Malcolm Barnwell

No. 80
- Position: Wide receiver

Personal information
- Born: June 28, 1958 (age 68) Charleston, South Carolina, U.S.
- Listed height: 5 ft 11 in (1.80 m)
- Listed weight: 184 lb (83 kg)

Career information
- College: Virginia Union
- NFL draft: 1980: 7th round, 173rd overall pick

Career history
- Oakland/Los Angeles Raiders (1981–1984); New Orleans Saints (1985); Washington Redskins (1985);

Awards and highlights
- 2× Super Bowl champion (XV, XVIII);

Career NFL statistics
- Receptions: 115
- Receiving yards: 1,969
- Receiving touchdowns: 4
- Stats at Pro Football Reference

= Malcolm Barnwell =

American football player (born 1958)

Malcolm Barnwell (born June 28, 1958) is an American former professional football player who was a wide receiver for five seasons in the National Football League (NFL) for the Washington Redskins, the New Orleans Saints and the Oakland / Los Angeles Raiders.
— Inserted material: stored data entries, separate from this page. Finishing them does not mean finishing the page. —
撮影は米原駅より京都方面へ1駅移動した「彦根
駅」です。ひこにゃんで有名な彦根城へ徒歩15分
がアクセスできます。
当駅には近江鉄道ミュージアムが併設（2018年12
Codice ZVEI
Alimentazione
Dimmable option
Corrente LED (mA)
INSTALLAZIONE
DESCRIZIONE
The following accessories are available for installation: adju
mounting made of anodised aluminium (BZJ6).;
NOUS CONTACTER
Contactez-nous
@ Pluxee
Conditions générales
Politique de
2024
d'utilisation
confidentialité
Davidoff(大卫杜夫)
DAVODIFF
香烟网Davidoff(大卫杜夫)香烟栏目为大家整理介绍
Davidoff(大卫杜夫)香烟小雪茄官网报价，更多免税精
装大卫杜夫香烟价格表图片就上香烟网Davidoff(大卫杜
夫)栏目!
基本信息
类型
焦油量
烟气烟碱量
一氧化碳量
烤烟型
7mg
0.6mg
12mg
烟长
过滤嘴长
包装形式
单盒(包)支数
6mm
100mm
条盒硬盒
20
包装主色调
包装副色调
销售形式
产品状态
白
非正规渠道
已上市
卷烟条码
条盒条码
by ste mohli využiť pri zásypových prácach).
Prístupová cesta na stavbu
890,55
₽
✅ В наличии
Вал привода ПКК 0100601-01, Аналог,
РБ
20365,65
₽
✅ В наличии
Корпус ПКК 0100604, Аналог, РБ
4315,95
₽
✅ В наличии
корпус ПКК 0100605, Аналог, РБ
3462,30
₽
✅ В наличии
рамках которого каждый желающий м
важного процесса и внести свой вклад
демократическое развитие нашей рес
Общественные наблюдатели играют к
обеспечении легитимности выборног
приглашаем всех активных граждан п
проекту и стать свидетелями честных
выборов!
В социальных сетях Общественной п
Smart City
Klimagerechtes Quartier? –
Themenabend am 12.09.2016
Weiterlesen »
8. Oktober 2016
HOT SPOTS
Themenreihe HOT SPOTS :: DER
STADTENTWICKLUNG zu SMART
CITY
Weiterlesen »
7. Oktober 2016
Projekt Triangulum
Barnwell was traded by the Raiders to the Redskins on August 26, 1985, in exchange for the Redskins' second-round pick in the 1986 NFL draft. His best season was 1984, when he totaled 45 receptions for 851 yards, an 18.9 avg. and two touchdowns, all career highs.

In 2019, Barnwell was interviewed for the Raiders official team website, where he talked about being scouted while playing for Virginia Union, a historically black college and being scouted by Raiders legend Willie Brown.

==Legal troubles==

In June 1986, Barnwell, who had been traded by the Raiders to Washington Redskins after the 1984 season, was arrested and charged with cocaine possession. Barnwell had been a free agent at this point after being released by the New Orleans Saints in December 1985. A warrant on an unrelated matter had already been issued for Barnwell when he was found in a hotel room with $400 worth of cocaine.